## [Exercise aim]
The answer must be every line of the records below that holds the word "Stepps".

## [Collected data]

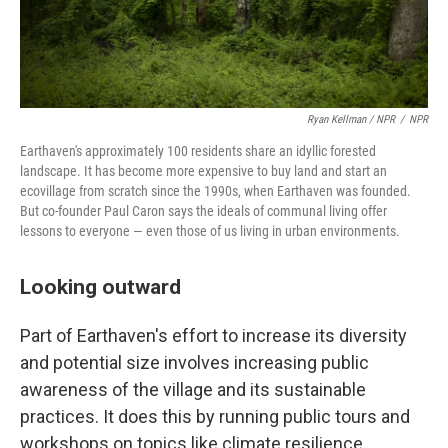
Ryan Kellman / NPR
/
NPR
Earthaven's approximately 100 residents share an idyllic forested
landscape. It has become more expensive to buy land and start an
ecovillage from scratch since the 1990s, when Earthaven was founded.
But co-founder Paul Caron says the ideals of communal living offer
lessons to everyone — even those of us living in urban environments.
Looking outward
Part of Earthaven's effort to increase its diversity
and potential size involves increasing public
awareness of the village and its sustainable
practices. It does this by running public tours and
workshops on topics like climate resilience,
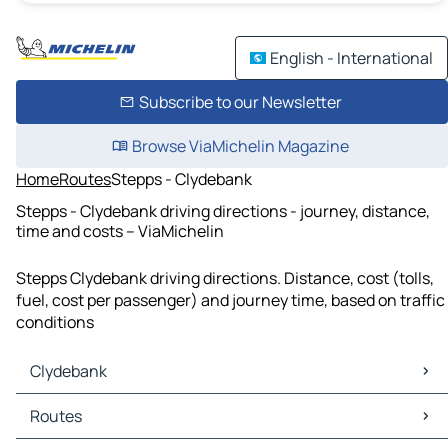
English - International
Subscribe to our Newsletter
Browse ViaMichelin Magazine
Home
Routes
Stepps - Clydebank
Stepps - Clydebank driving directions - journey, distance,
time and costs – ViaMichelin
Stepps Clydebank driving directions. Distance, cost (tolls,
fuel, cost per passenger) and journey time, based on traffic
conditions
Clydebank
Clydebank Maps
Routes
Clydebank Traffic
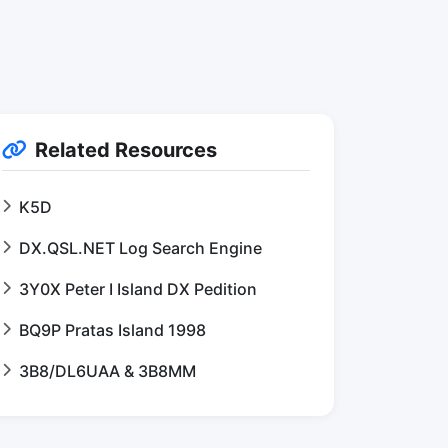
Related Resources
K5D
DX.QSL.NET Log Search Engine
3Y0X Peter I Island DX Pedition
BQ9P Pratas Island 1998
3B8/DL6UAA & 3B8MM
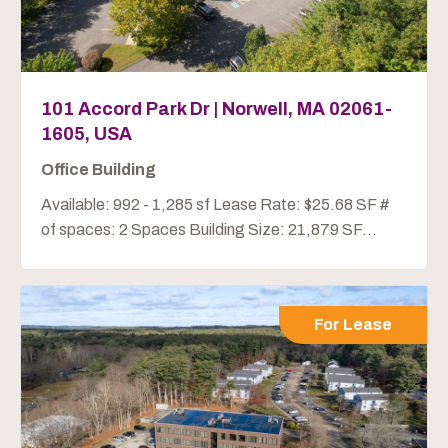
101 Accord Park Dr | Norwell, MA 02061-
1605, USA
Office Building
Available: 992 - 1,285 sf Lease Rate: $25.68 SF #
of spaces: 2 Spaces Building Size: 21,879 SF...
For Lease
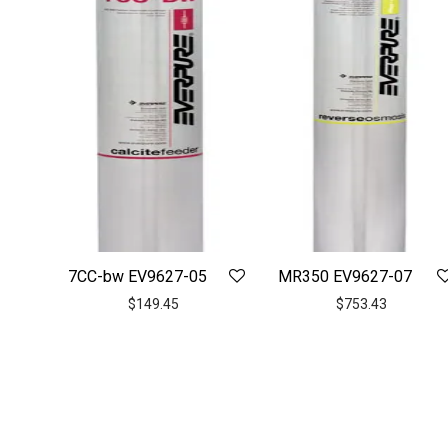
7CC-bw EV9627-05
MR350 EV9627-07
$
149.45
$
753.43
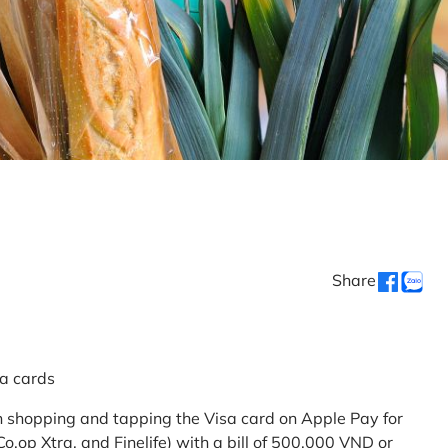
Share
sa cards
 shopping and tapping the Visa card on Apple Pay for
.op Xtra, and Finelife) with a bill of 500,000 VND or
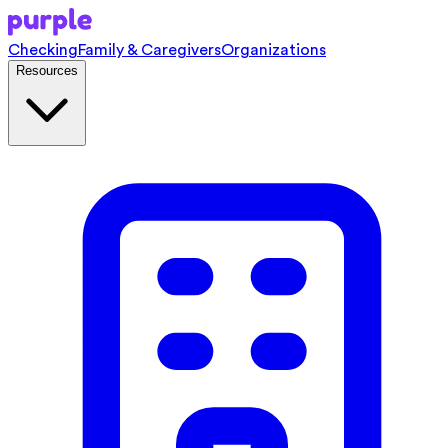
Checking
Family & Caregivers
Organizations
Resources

--

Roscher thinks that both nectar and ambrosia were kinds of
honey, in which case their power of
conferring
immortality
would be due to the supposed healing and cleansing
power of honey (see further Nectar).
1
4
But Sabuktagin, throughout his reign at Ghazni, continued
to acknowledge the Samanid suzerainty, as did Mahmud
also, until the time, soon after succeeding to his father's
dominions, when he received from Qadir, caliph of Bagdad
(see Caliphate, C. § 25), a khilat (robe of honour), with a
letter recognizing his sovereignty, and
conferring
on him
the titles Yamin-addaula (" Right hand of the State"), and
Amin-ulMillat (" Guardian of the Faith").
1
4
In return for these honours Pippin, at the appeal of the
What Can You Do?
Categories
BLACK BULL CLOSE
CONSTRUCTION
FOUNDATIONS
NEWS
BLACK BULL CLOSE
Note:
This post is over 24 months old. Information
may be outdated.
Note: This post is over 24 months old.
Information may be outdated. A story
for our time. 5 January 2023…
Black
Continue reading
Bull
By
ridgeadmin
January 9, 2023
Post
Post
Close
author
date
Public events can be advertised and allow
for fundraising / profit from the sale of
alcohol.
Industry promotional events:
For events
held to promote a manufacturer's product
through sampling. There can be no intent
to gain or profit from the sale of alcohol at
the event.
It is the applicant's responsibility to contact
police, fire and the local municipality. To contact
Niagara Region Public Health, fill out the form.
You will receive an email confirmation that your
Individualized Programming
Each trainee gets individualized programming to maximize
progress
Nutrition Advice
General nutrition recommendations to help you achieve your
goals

## [Solution to this task]
Stepps - Clydebank
Stepps - Clydebank driving directions - journey, distance,
Stepps Clydebank driving directions. Distance, cost (tolls,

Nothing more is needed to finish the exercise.